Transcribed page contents

[Start of Attachment]

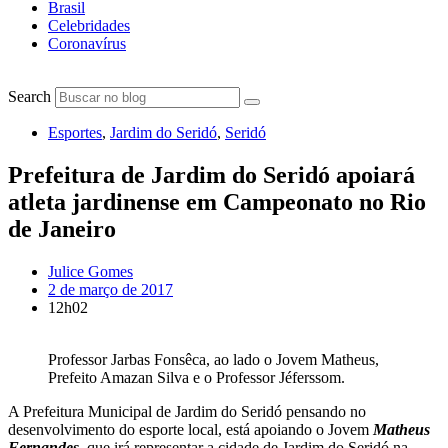
Brasil
Celebridades
Coronavírus
Search
Esportes
,
Jardim do Seridó
,
Seridó
Prefeitura de Jardim do Seridó apoiará
atleta jardinense em Campeonato no Rio
de Janeiro
Julice Gomes
2 de março de 2017
12h02
Professor Jarbas Fonsêca, ao lado o Jovem Matheus,
Prefeito Amazan Silva e o Professor Jéferssom.
A Prefeitura Municipal de Jardim do Seridó pensando no
desenvolvimento do esporte local, está apoiando o Jovem
Matheus
Fernandes
, que irá representar a cidade de Jardim do Seridó na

[End of Attachment]

Task description> Before printing anything, remove the pictures; then print all the records exactly.

Output below>
Brasil
Celebridades
Coronavírus
Search
Esportes
,
Jardim do Seridó
,
Seridó
Prefeitura de Jardim do Seridó apoiará
atleta jardinense em Campeonato no Rio
de Janeiro
Julice Gomes
2 de março de 2017
12h02
Professor Jarbas Fonsêca, ao lado o Jovem Matheus,
Prefeito Amazan Silva e o Professor Jéferssom.
A Prefeitura Municipal de Jardim do Seridó pensando no
desenvolvimento do esporte local, está apoiando o Jovem
Matheus
Fernandes
, que irá representar a cidade de Jardim do Seridó na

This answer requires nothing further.